(Records from a data collection)
Start of Block
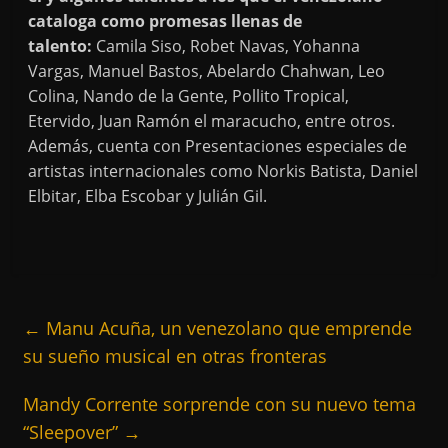
cataloga como promesas llenas de
talento:
Camila Siso, Robet Navas, Yohanna
Vargas, Manuel Bastos, Abelardo Chahwan, Leo
Colina, Nando de la Gente, Pollito Tropical,
Etervido, Juan Ramón el maracucho, entre otros.
Además, cuenta con Presentaciones especiales de
artistas internacionales como Norkis Batista, Daniel
Elbitar, Elba Escobar y Julián Gil.
←
Manu Acuña, un venezolano que emprende
su sueño musical en otras fronteras
Mandy Corrente sorprende con su nuevo tema
“Sleepover”
→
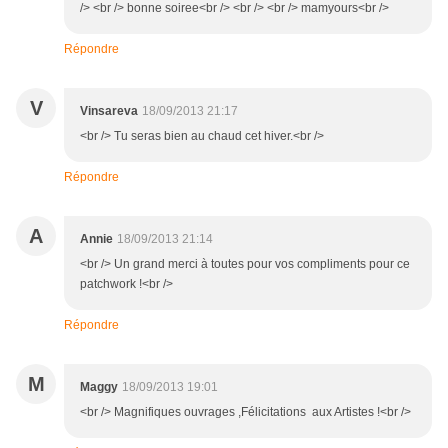
/> <br /> bonne soiree<br /> <br /> <br /> mamyours<br />
Répondre
V
Vinsareva
18/09/2013 21:17
<br /> Tu seras bien au chaud cet hiver.<br />
Répondre
A
Annie
18/09/2013 21:14
<br /> Un grand merci à toutes pour vos compliments pour ce
patchwork !<br />
Répondre
M
Maggy
18/09/2013 19:01
<br /> Magnifiques ouvrages ,Félicitations aux Artistes !<br />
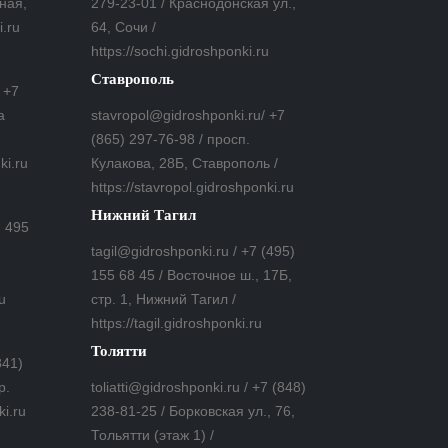
ная,
279-23-01 / Краснодонская ул.,
i.ru
64, Сочи /
https://sochi.gidroshponki.ru
Ставрополь
 +7
а
stavropol@gidroshponki.ru/ +7
(865) 297-76-98 / просп.
ki.ru
Кулакова, 28Б, Ставрополь /
https://stavropol.gidroshponki.ru
Нижний Тагил
7 495
tagil@gidroshponki.ru / +7 (495)
155 68 45 / Восточное ш., 17Б,
u
стр. 1, Нижний Тагил /
https://tagil.gidroshponki.ru
Толятти
841)
р.
toliatti@gidroshponki.ru / +7 (848)
ki.ru
238-81-25 / Борковская ул., 76,
Тольятти (этаж 1) /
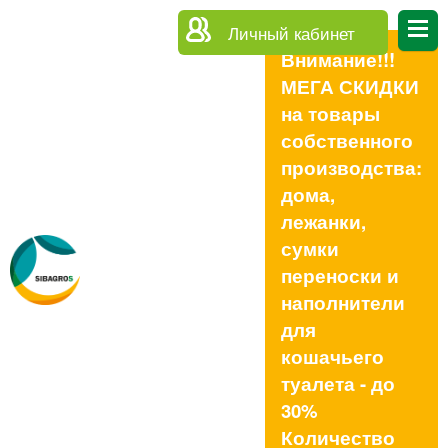
Личный кабинет
Внимание!!!
МЕГА СКИДКИ
на товары
собственного
производства:
дома,
лежанки,
сумки
переноски и
наполнители
для
кошачьего
туалета - до
30%
Количество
End of Block
■ **PROBLEM TO WORK ON**
In the records, which lines mention the word "tagil"? Copy those lines.

■ **EXERCISE RESULT**
tagil@gidroshponki.ru / +7 (495)
https://tagil.gidroshponki.ru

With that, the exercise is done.